A single act of breathing

Wire, kozo, iron, ~7ft x 8ft x 2 ft, 2025


A Single Act of Breathing resembles both tree roots and lungs, with the tips of its arteries corroded and rusting. The work reflects our shared environment with the forest and our dependence on trees to create breathable air. It speaks to the interconnection between humans and nature as our breath is intertwined with that of the trees surrounding us.

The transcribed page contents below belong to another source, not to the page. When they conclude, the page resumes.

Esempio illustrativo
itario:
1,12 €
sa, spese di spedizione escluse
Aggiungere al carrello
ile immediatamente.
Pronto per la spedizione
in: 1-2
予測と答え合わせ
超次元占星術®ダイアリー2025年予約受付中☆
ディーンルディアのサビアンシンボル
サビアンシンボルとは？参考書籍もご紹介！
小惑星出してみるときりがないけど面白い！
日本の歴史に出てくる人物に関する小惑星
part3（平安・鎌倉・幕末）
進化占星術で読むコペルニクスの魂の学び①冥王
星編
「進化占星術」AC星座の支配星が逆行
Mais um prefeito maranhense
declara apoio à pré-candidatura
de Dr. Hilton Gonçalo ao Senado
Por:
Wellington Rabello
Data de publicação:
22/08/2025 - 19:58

Created during a residency at Satoko Ueno’s Uchiyama washi papermaking studio, the work was part of Branching Out, an exhibition at the Shiga Kogen Roman Museum with Manami Ishimura, highlighting Kijimadaira Village’s 200-year plan to restore a beech forest on former cattle ranch land. This small rural community is united by a vision to replant what once thrived. A Single Act of Breathing mirrors that fragility and care, serving as a meditation on our mutual reliance and a call to continue stewarding nature for future generations.


Using kozo grown in Satoko Ueno’s fields in Kijimadaira, the fiber was harvested, processed, and snow-bleached the season before the residency. During my time in residence, it was cooked, cleaned, and beaten into pulp with a Hollander beater. I formed sheets in the Western style, embedding wire between two wet sheets of pulp. These were partially dried with a vacuum and then adhered to a steel water dryer.

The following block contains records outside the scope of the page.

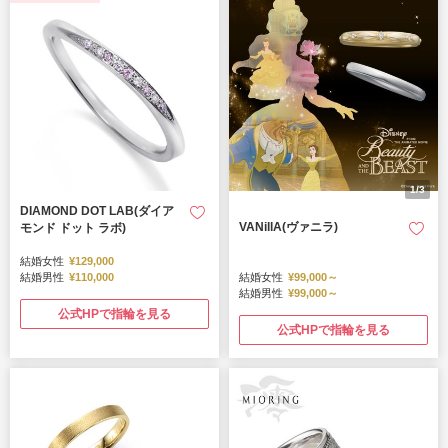
1/3
DIAMOND DOT LAB(ダイア
VANillA(ヴァニラ)
モンド ドット ラボ)
結婚女性
¥129,000
結婚男性
¥110,000
結婚女性
¥99,000～
結婚男性
¥99,000～
公式HPで指輪を見る
公式HPで指輪を見る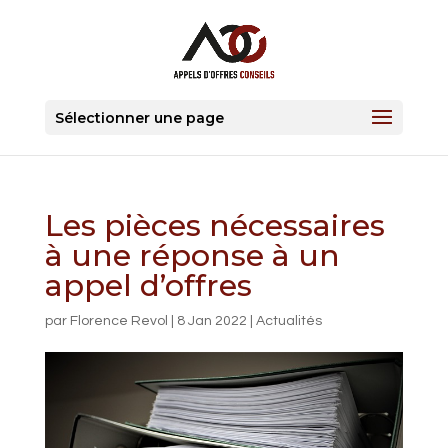
Sélectionner une page
Les pièces nécessaires
à une réponse à un
appel d’offres
par
Florence Revol
|
8 Jan 2022
|
Actualités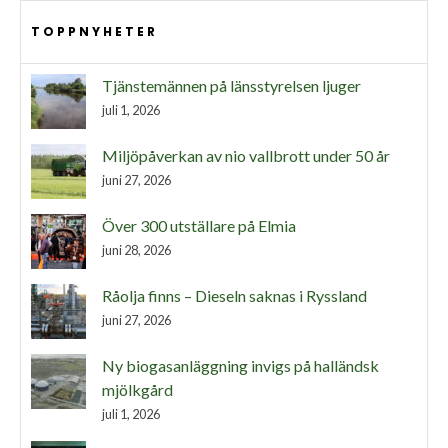
TOPPNYHETER
Tjänstemännen på länsstyrelsen ljuger
juli 1, 2026
Miljöpåverkan av nio vallbrott under 50 år
juni 27, 2026
Över 300 utställare på Elmia
juni 28, 2026
Råolja finns – Dieseln saknas i Ryssland
juni 27, 2026
Ny biogasanläggning invigs på halländsk
mjölkgård
juli 1, 2026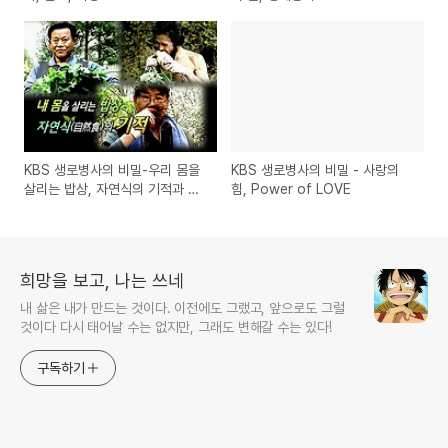
KBS 생로병사의 비밀-우리 몸을
KBS 생로병사의 비밀 - 사랑의
살리는 밥상, 자연식의 기적과 필
힘, Power of LOVE
요성
희망을 보고, 나는 쓰네
내 삶은 내가 만드는 것이다. 이전에도 그랬고, 앞으로도 그럴
것이다 다시 태어날 수는 없지만, 그래도 변해갈 수는 있다!
구독하기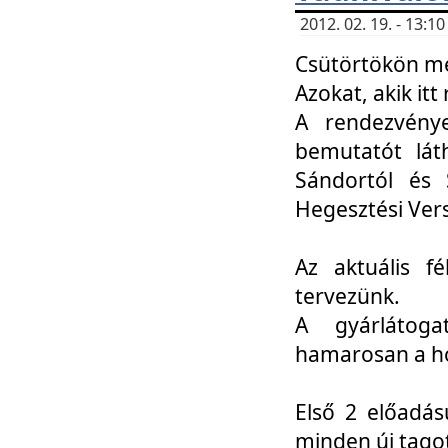
2012. 02. 19. - 13:
Csütörtökön me
Azokat, akik itt 
A rendezvénye
bemutatót lát
Sándortól és 
Hegesztési Ver
Az aktuális f
tervezünk.
A gyárlátoga
hamarosan a h
Első 2 előadás
minden új tago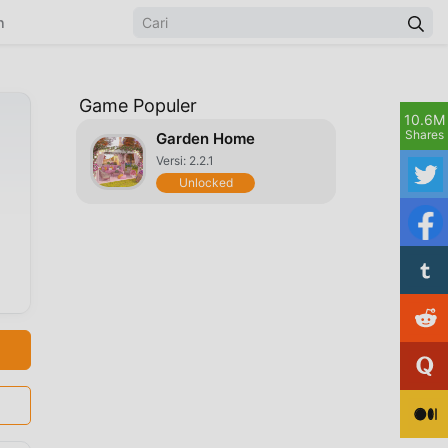
n
Game Populer
10.6M
Shares
Garden Home
Versi: 2.2.1
Unlocked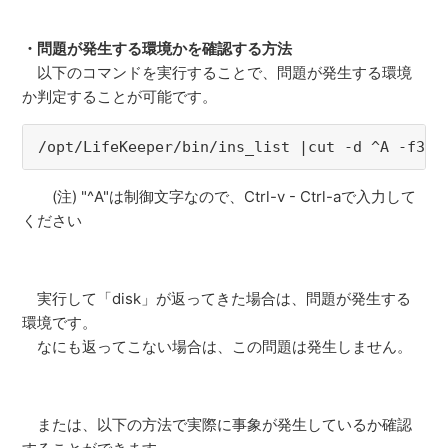
・問題が発生する環境かを確認する方法
以下のコマンドを実行することで、問題が発生する環境
か判定することが可能です。
/opt/LifeKeeper/bin/ins_list |cut -d ^A -f3|g
(注) "^A"は制御文字なので、Ctrl-v - Ctrl-aで入力して
ください
実行して「disk」が返ってきた場合は、問題が発生する
環境です。
なにも返ってこない場合は、この問題は発生しません。
または、以下の方法で実際に事象が発生しているか確認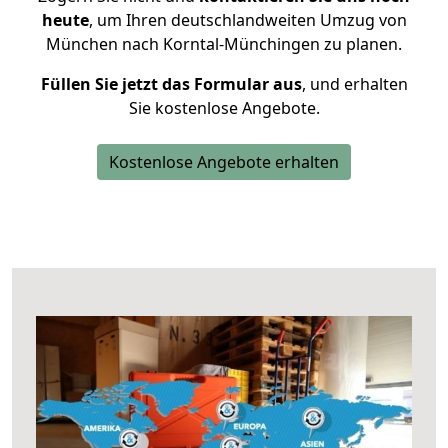
heute
, um Ihren deutschlandweiten Umzug von
München nach Korntal-Münchingen zu planen.
Füllen Sie jetzt das Formular aus
, und erhalten
Sie kostenlose Angebote.
Kostenlose Angebote erhalten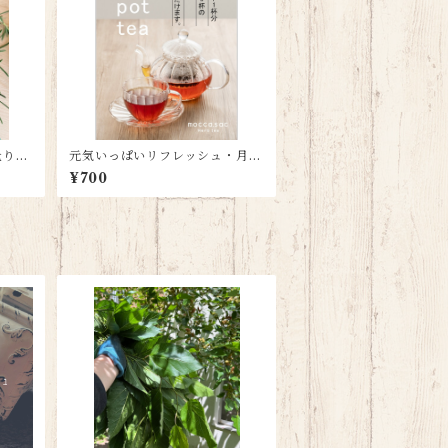
量り売
元気いっぱいリフレッシュ・月桃
ハーブティー【リーフタイプ】
¥700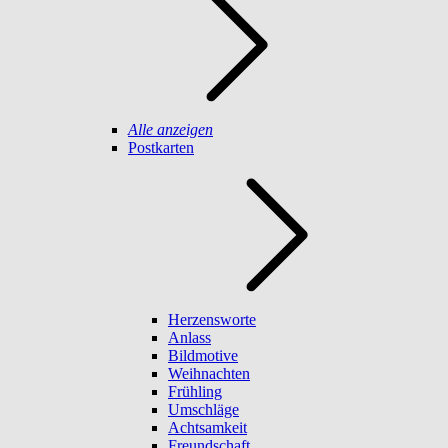
Alle anzeigen
Postkarten
Herzensworte
Anlass
Bildmotive
Weihnachten
Frühling
Umschläge
Achtsamkeit
Freundschaft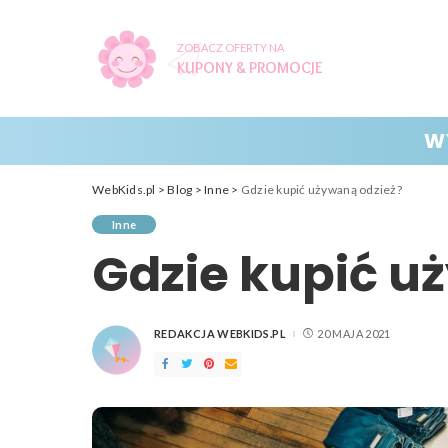
ZOBACZ OFERTY NA
KUPONY & PROMOCJE
W
WebKids.pl
>
Blog
>
Inne
>
Gdzie kupić używaną odzież?
Inne
Gdzie kupić u
REDAKCJA WEBKIDS.PL
20 MAJA 2021
POSTED
BY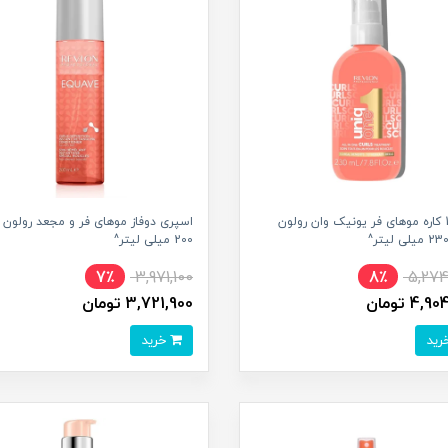
بالم 10 کاره موهای فر یونیک وان رولون
اسپری دوفاز موهای فر و مجعد رولون
200 میلی لیتر^
7٪
3,971,100
8٪
5,274
4, تومان
3,721,900 تومان
خرید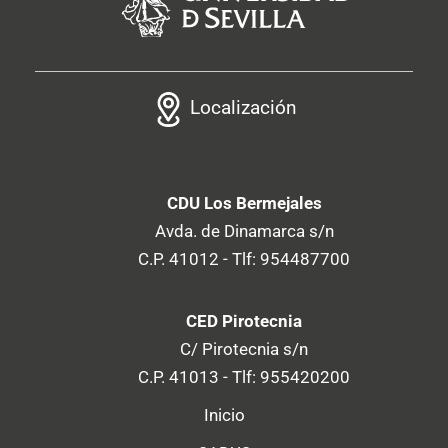
Localización
CDU Los Bermejales
Avda. de Dinamarca s/n
C.P. 41012 - Tlf: 954487700
CED Pirotecnia
C/ Pirotecnia s/n
C.P. 41013 - Tlf: 955420200
Inicio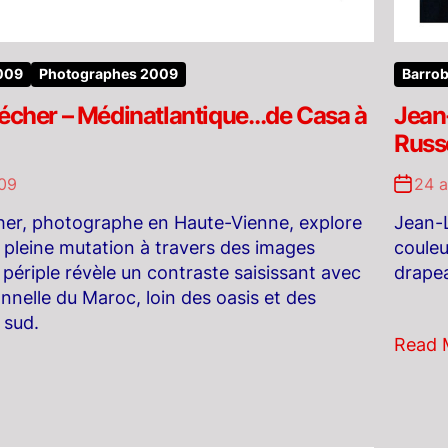
2009
Photographes 2009
Barrob
Pécher – Médinatlantique…de Casa à
Jean
Russ
09
24 
her, photographe en Haute-Vienne, explore
Jean-L
pleine mutation à travers des images
couleu
 périple révèle un contraste saisissant avec
drapea
ionnelle du Maroc, loin des oasis et des
 sud.
Read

Once the paper was made, I sculpted it into columns, creasing and bending the sheets to evoke the texture and movement of an esophagus. The arteries were created by shaping wire and dipping it through kozo pulp suspended in water. After drying, the tips were coated with glue and iron, then encouraged to rust with a special “rust juice”. The column sheets were dragged through the residue of that rusting process to produce a bark-like surface, emphasizing the shared presence of iron in both human blood and the earth. The final work was assembled and installed on site at the museum using wire and magnets.